A recent survey of professionals from 515 organizations in 56 countries worldwide said that data security is expected to have the biggest impact on their travel programs this year. Given the proliferation of smartphones and tablets, these results are hardly surprising but have many organizations wondering: how can we minimize our data security risks? Ensure even your tech savviest travelers understand how to protect your company’s precious data with these five practical tips:
1) Have a loaner policy: Work with your IT team to institute a program that requires traveling with rental devices instead of personal equipment. This will limit the amount of data at risk should employees’ laptops, tablets or phones be lost, stolen or searched. Loaner devices can also be easily wiped after a trip.
2) Keep devices secure: Security studies reveal that forty-seven percent of misplaced devices are lost while offsite, often during business trips or at a client’s office. Make sure employees never pack electronic devices in checked luggage. They can be crushed, stolen, searched, or even legally confiscated by border agents. Also, don’t leave devices unattended in hotel rooms—yes, this even includes the safe, as most hotels have a way for staff to get into them if push comes to shove (say, if someone forgets their passcode). Instead, encourage employees to take their devices with them everywhere they go…if that doesn’t incentivize them to pack only what they need, we don’t know what will!
3) Be checkpoint savvy: Travelers in groups should use a team approach to watch devices on both sides of the airport security checkpoint. You may also want to consider allowing employees to spring for security-friendly laptop bags (on your company’s dime). TSA recently encouraged manufacturers to design bags that will produce a clear and unobstructed image of the laptop when undergoing X-ray screening.

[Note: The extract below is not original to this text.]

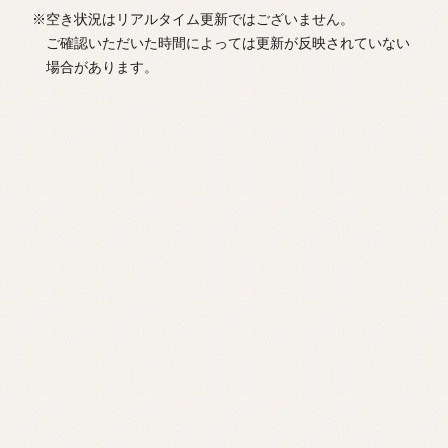
※空き状況はリアルタイム更新ではございません。
ご確認いただいた時間によっては更新が反映されていない
場合があります。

A design that meets these standards enables the TSA to allow laptops in bags during screening which reduces the risk of mishandling, damage and theft.
4) Do some legwork: Visit the U.S. State Department’s Country Information pages to obtain information about data security in different countries—for example, if you were to visit China’s page under the “Special Circumstances” section, you would see that telephone and internet usage may be monitored and personal possessions in hotel rooms (including computers) may be searched without consent or knowledge; additionally, the State Department warns that business travelers in China should be particularly mindful as trade secrets, negotiating positions, and other company-sensitive information may be taken and shared with local interests.

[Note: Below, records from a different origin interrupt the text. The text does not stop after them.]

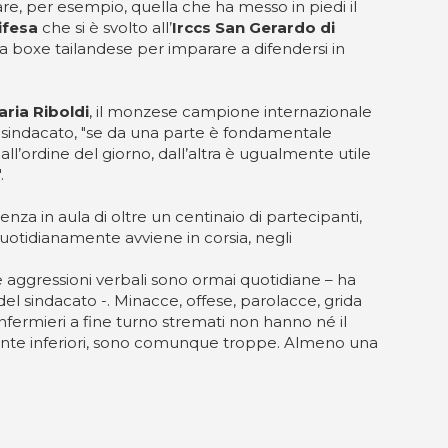
are, per esempio, quella che ha messo in piedi il
ifesa
che si è svolto all’
Irccs San Gerardo di
a la boxe tailandese per imparare a difendersi in
ia Riboldi
, il monzese campione internazionale
 sindacato, "se da una parte è fondamentale
all’ordine del giorno, dall’altra è ugualmente utile
.
nza in aula di oltre un centinaio di partecipanti,
uotidianamente avviene in corsia, negli
 aggressioni verbali sono ormai quotidiane – ha
el sindacato -. Minacce, offese, parolacce, grida
nfermieri a fine turno stremati non hanno né il
amente inferiori, sono comunque troppe. Almeno una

5) Use VPN: Employees who access company data on public networks can jeopardize sensitive files including customer information, corporate data and intellectual property. So whether an employee is using public Wi-Fi at 30,000 feet or in a swanky hotel lounge, your company’s data is at risk. The best defense? Use Virtual Private Networking (VPN) to connect to company resources. With VPN, business data is virtually inaccessible to hackers and password/logins are encrypted. And speaking of encryption—check that your IT team has installed encryption software on your employees’ hard drives. Encrypting data makes it completely unreadable to anyone but its intended recipient.
Food for thought: In the recent DarkHotel attacks and other sophisticated hacking cons like them, VPN connections weren’t enough to safeguard the business travelers that were targeted. This opens up a whole other can of worms for travel and IT professionals, but many experts agree that one of the best defenses against these scams is NOT performing any system administrative tasks or updates while traveling; if they can’t be avoided, going to the software vendor’s site directly to download the update is a much safer option.